One colleague calls Nick White “the grandmaster” of drug therapy for malaria. Dr. White and other researchers worry about the resistance to artemisinin—a drug that has successfully helped treat the disease in recent years—that has emerged in Southeast Asia, in part due to low-quality or fake drugs and patients’ failure to take full courses of medication. The spread of drug-resistant malaria again looms large, as it did decades ago when resistance to another initially successful drug, chloroquine, spread to Africa at a cost of millions of lives.

The 63-year-old Dr. White has spent most of the last 35 years at the Mahidol Oxford Tropical Medicine Research Unit, or MORU. He was the organization’s longest-serving director and now serves as chair of the Wellcome Trust Southeast Asian tropical medicine research units.

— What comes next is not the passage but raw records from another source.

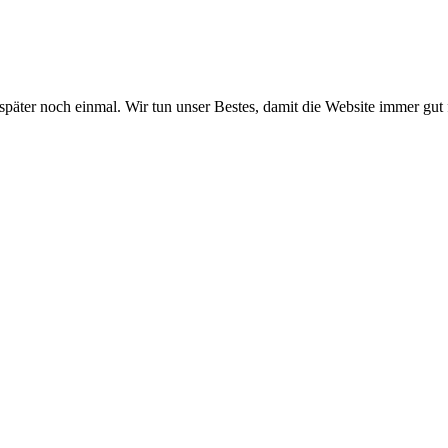
 später noch einmal. Wir tun unser Bestes, damit die Website immer gut 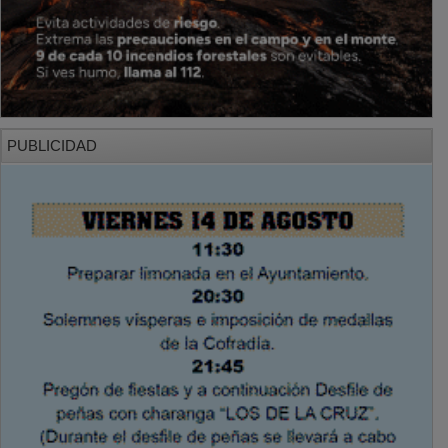
PUBLICIDAD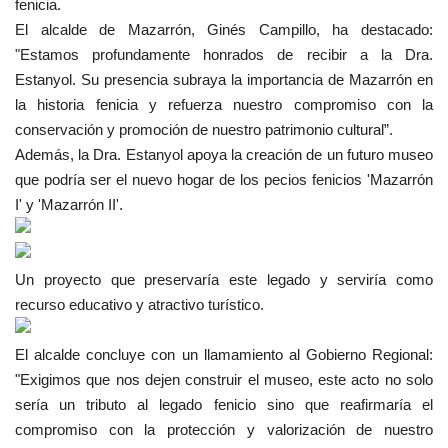
fenicia.
El alcalde de Mazarrón, Ginés Campillo, ha destacado:
"Estamos profundamente honrados de recibir a la Dra.
Estanyol. Su presencia subraya la importancia de Mazarrón en
la historia fenicia
y refuerza nuestro compromiso con la
conservación y promoción de nuestro patrimonio cultural”.
Además, la Dra. Estanyol apoya la creación de un futuro museo
que podría ser el nuevo hogar de los pecios fenicios 'Mazarrón
I' y 'Mazarrón II'.
Un proyecto que preservaría este legado y serviría como
recurso educativo y atractivo turístico.
El alcalde concluye con un llamamiento al Gobierno Regional:
"Exigimos que nos dejen construir el museo, este acto no solo
sería un tributo al legado fenicio sino que reafirmaría el
compromiso con la protección y valorización de nuestro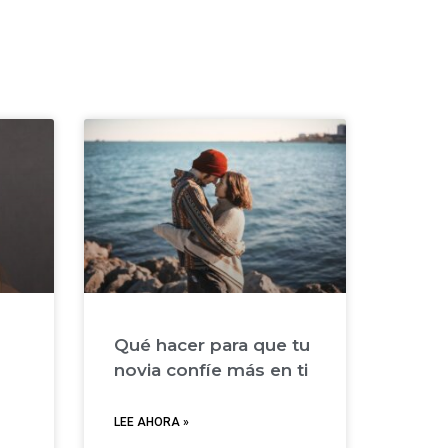
Qué hacer para que tu
novia confíe más en ti
LEE AHORA »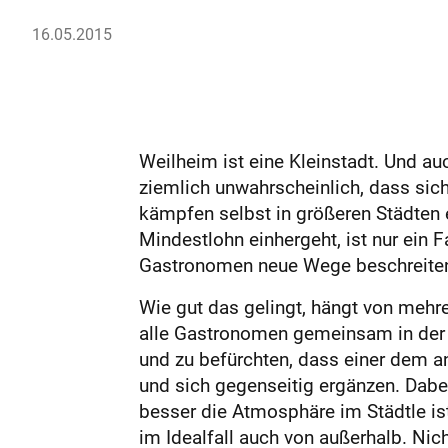
16.05.2015
Weilheim ist eine Kleinstadt. Und auc
ziemlich unwahrscheinlich, dass sic
kämpfen selbst in größeren Städten 
Mindestlohn einhergeht, ist nur ein
Gastronomen neue Wege beschreiten 
Wie gut das gelingt, hängt von meh
alle Gas­tronomen gemeinsam in der H
und zu befürchten, dass einer dem a
und sich gegenseitig ergänzen. Dabei
besser die Atmosphäre im Städtle 
im Idealfall auch von außerhalb. Nic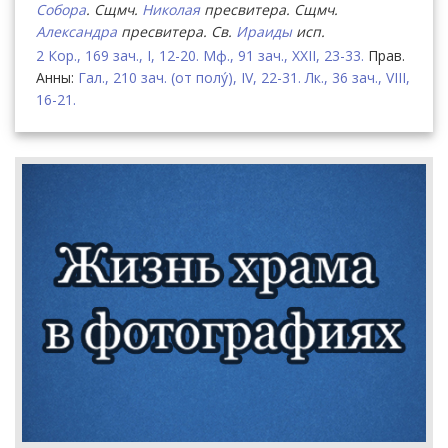
Собора
. Сщмч.
Николая
пресвитера. Сщмч.
Александра
пресвитера. Св.
Ираиды
исп.
2 Кор., 169 зач., I, 12-20.
Мф., 91 зач., XXII, 23-33.
Прав.
Анны:
Гал., 210 зач. (от полу́), IV, 22-31.
Лк., 36 зач., VIII,
16-21.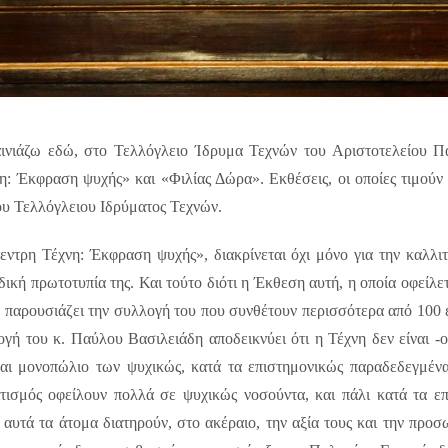
αινιάζω εδώ, στο Τελλόγλειο Ίδρυμα Τεχνών του Αριστοτελείου Πα
η: Έκφραση ψυχής» και «Φιλίας Δώρα». Εκθέσεις, οι οποίες τιμούν 
ου Τελλόγλειου Ιδρύματος Τεχνών.
ρη Τέχνη: Έκφραση ψυχής», διακρίνεται όχι μόνο για την καλλιτεχ
δική πρωτοτυπία της. Και τούτο διότι η Έκθεση αυτή, η οποία οφείλ
 παρουσιάζει την συλλογή του που συνθέτουν περισσότερα από 100 
ή του κ. Παύλου Βασιλειάδη αποδεικνύει ότι η Τέχνη δεν είναι -ο
και μονοπώλιο των ψυχικώς, κατά τα επιστημονικώς παραδεδεγμέν
τισμός οφείλουν πολλά σε ψυχικώς νοσούντα, και πάλι κατά τα ε
 αυτά τα άτομα διατηρούν, στο ακέραιο, την αξία τους και την προσω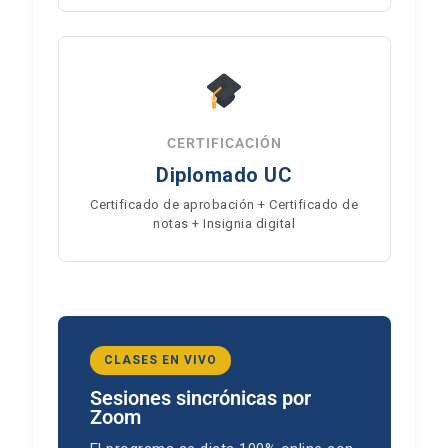
CERTIFICACIÓN
Diplomado UC
Certificado de aprobación + Certificado de
notas + Insignia digital
CLASES EN VIVO
Sesiones sincrónicas por
Zoom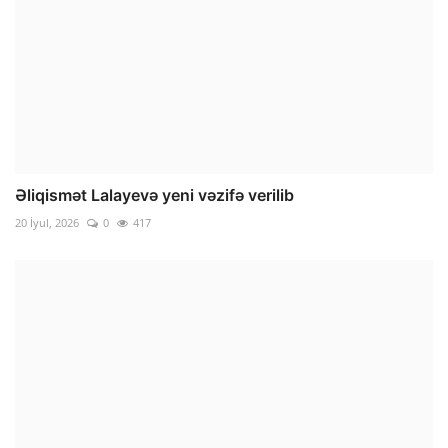
Əliqismət Lalayevə yeni vəzifə verilib
20 İyul, 2026
0
417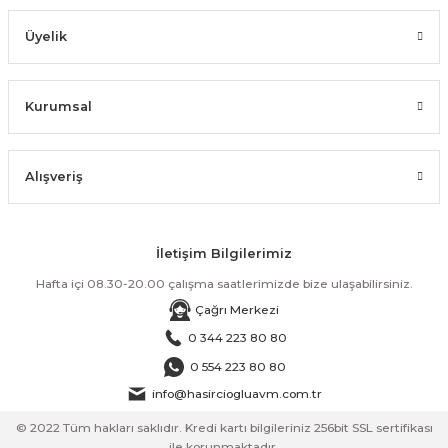
Üyelik
Kurumsal
Alışveriş
İletişim Bilgilerimiz
Hafta içi 08.30-20.00 çalışma saatlerimizde bize ulaşabilirsiniz.
Çağrı Merkezi
0 344 223 80 80
0 554 223 80 80
info@hasirciogluavm.com.tr
© 2022 Tüm hakları saklıdır. Kredi kartı bilgileriniz 256bit SSL sertifikası
ile korunmaktadır.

Dr. White has seen malaria shift from a regional terror to a more contained danger over his career. Following widespread resistance to chloroquine, treatment options when Dr. White first arrived in Asia and throughout the 1990s were poor. The number of global deaths from the disease peaked at 1,817,000 in 2004. Malaria infected an estimated 198 million people and killed 584,000 globally in 2013, according to the World Health Organization.

More than two decades ago, he and his team conducted some of the first major trials on artemisinin, an herb discovered by the Chinese centuries earlier. The drug, used in combination with other medications, turned out to be so effective that many experts believed they might eradicate malaria. Artemisinin combination treatments remain the recommended first-line treatment today.

But Dr. White and others again are gravely concerned that without a push for eradication soon, enough malarial parasites will become resistant to artemisinin that elimination of the disease will become impossible. Therefore, he says, a more radical approach must take place, one beyond the usual strategy of detecting and treating sick people. He calls the next five years critical.

“The response to this emergency is far too slow,” Dr. White says. “Overall, I think this should be fought as a war, with research providing the real-time, actionable intelligence. Wars are not fought by committees.”